Methods
From 1 July 2010 to 12 January 2011, all eligible participants in the Scottish Bowel Screening Programme, aged 50–74 years, resident in NHS Tayside and NHS Ayrshire & Arran, were sent a FIT kit pack containing a single sample collection device (Eiken Chemical Company, Tokyo, Japan).
The samples were analysed for f-Hb using OC-Sensor Diana automated immunoturbidimetric analysers (Eiken Chemical Company). Analyses were carried out by trained staff: the laboratory has a comprehensive total quality management system and is accredited to ISO15189-based standards by Clinical Pathology Accreditation (UK).

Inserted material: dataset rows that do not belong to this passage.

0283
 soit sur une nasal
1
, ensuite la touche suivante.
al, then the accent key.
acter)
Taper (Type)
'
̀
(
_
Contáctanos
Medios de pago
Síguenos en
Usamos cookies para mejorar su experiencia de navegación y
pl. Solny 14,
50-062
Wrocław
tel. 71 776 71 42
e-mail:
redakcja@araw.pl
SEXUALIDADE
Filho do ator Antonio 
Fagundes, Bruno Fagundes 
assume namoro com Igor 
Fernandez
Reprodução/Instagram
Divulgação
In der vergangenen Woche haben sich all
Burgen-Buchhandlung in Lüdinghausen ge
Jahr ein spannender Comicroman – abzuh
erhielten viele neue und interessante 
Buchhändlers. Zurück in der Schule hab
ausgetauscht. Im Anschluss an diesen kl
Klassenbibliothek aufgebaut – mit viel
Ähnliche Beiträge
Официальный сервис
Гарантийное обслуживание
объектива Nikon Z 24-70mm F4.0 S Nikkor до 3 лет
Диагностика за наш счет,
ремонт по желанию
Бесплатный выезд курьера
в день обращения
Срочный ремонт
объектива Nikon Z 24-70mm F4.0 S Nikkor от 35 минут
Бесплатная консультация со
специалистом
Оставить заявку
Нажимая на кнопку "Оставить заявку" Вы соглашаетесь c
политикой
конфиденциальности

All participants with f-Hb≥400 ng Hb/ml buffer were reported as positive and referred for colonoscopy. This cut-off f-Hb was chosen to achieve approximately 2% positivity as per the current programme, selected for the available colonoscopy resource. Data for colonoscopy outcomes and any subsequent pathology were downloaded from clinical IT systems. Data on colonoscopy were collected on the quality of the investigation (quality of preparation, completeness of colonoscopy) and on the number, size and localisation of colorectal cancers and adenomas, and whether biopsy was performed. Full pathological data were collected on all excised/biopsy specimens including polyp type, presence or absence of malignancy, stage of any cancer and, in all adenoma, the severity of dysplasia. Lesion size was recorded from pathology reports except when removed piecemeal, when colonoscopy measurement was used. f-Hb was collated into clinical outcome groups according to most serious diagnosis. Assignment as HRA was ≥3 adenomas, or any adenoma with a maximum diameter ≥10 mm, taken from recommendation from the British Society of Gastroenterology as used in Scotland. f-Hb from those with adenoma were further grouped according to characteristics relating to their most serious lesion: size (small, a maximum dimension of <10 mm or large, ≥10 mm), degree of dysplasia (high or low-grade, HGD or low-grade dysplasia (LGD)), villous nature (presence or absence) and location (proximal defined as the region of the colon up to and including the splenic flexure, or distal, the region thereafter).
MedCalc (MedCalc Software, Mariakerke, Belgium) statistical software was used for all calculations. The Mann–Whitney U test was used for comparison between the groups and median lesion size. Probability of p<0.05 was considered significant.